PROBLEM » All the data below goes into the copy word for word, but the pictures don't.

[Pixel coordinate grounding data]
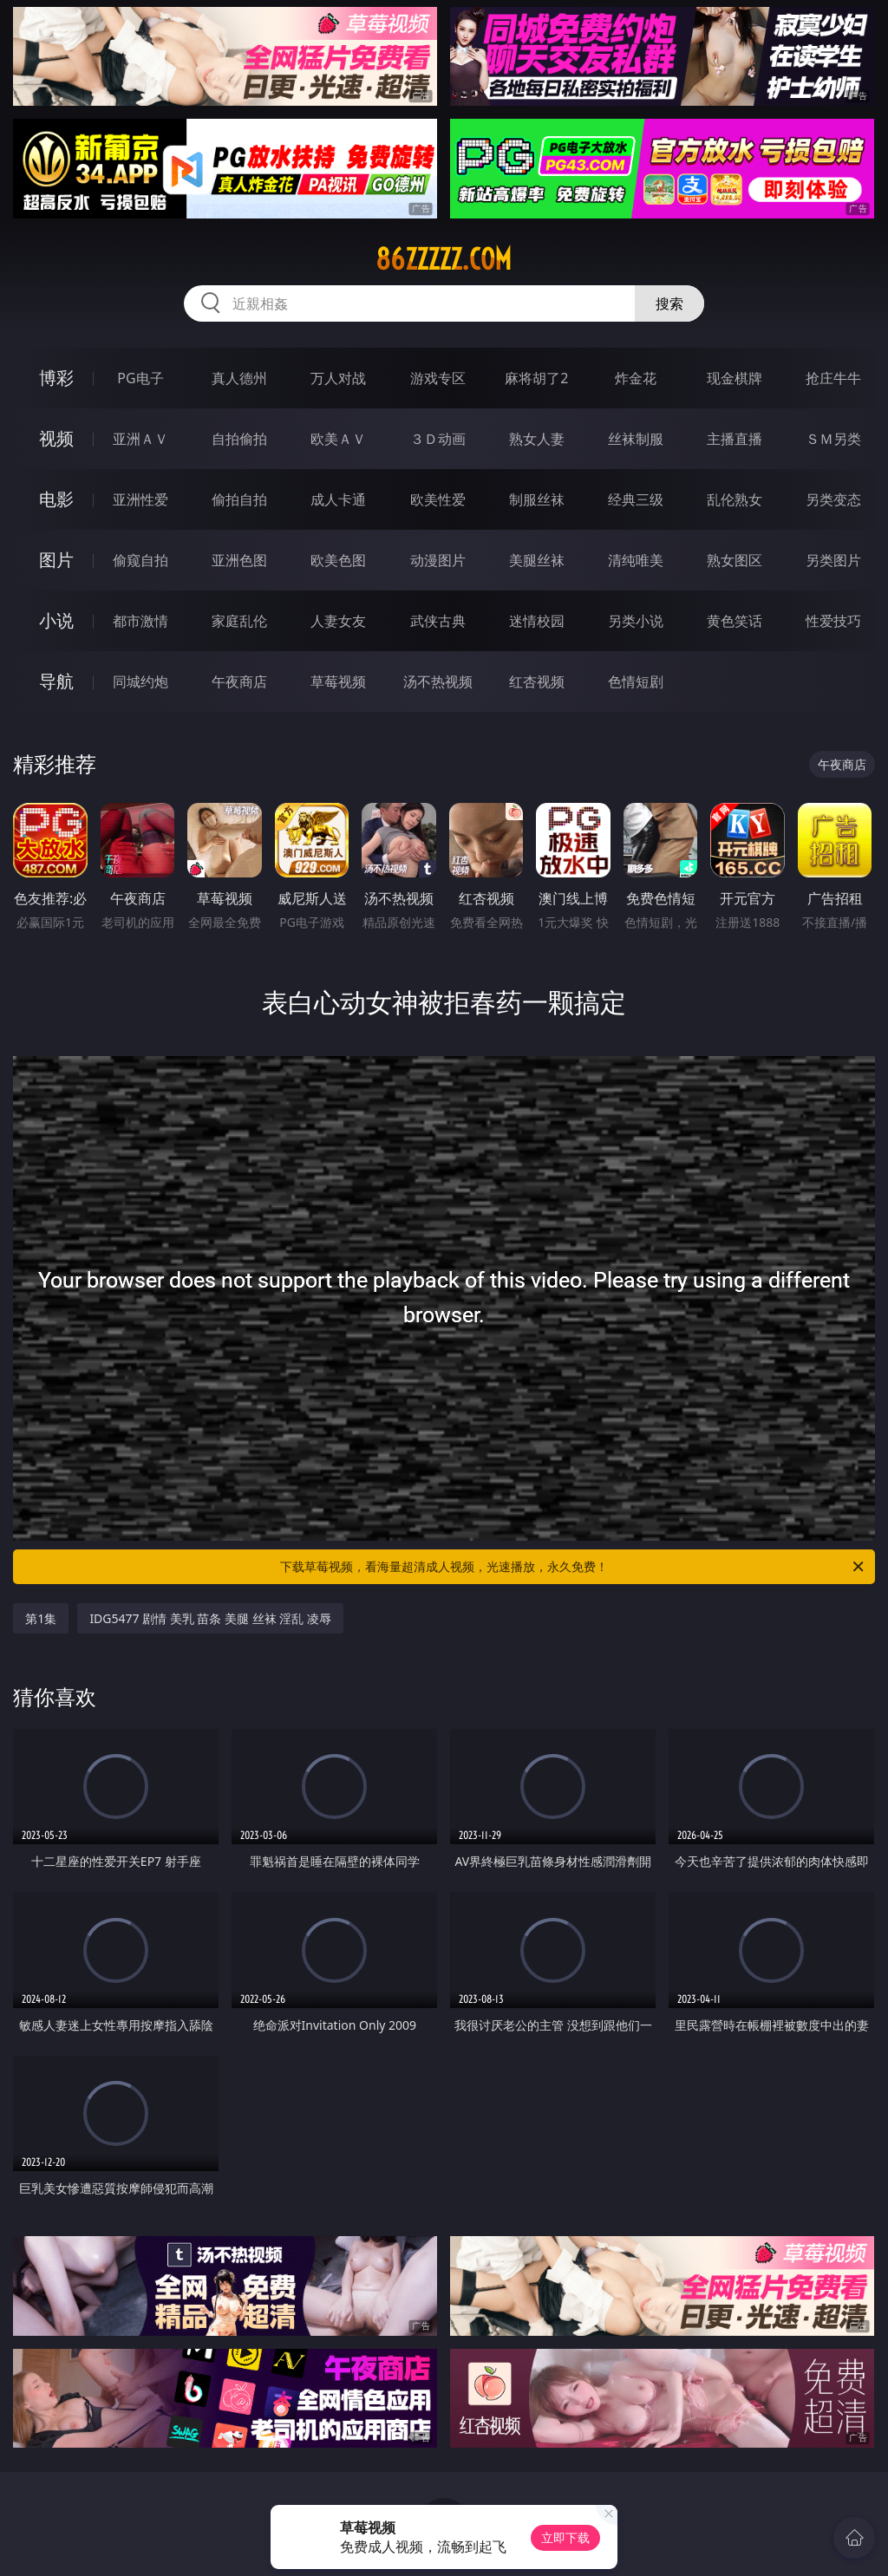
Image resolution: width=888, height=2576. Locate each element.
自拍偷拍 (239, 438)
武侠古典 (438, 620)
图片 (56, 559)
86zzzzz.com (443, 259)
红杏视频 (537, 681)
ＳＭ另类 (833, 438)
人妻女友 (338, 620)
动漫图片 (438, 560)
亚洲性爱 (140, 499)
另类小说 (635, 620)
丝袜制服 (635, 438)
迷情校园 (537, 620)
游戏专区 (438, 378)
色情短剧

FINISHED TASK »
Image resolution: width=888, height=2576. Locate each element.
自拍偷拍 (239, 438)
武侠古典 (438, 620)
图片 (56, 559)
86zzzzz.com (443, 259)
红杏视频 (537, 681)
ＳＭ另类 (833, 438)
人妻女友 (338, 620)
动漫图片 (438, 560)
亚洲性爱 (140, 499)
另类小说 (635, 620)
丝袜制服 (635, 438)
迷情校园 (537, 620)
游戏专区 (438, 378)
色情短剧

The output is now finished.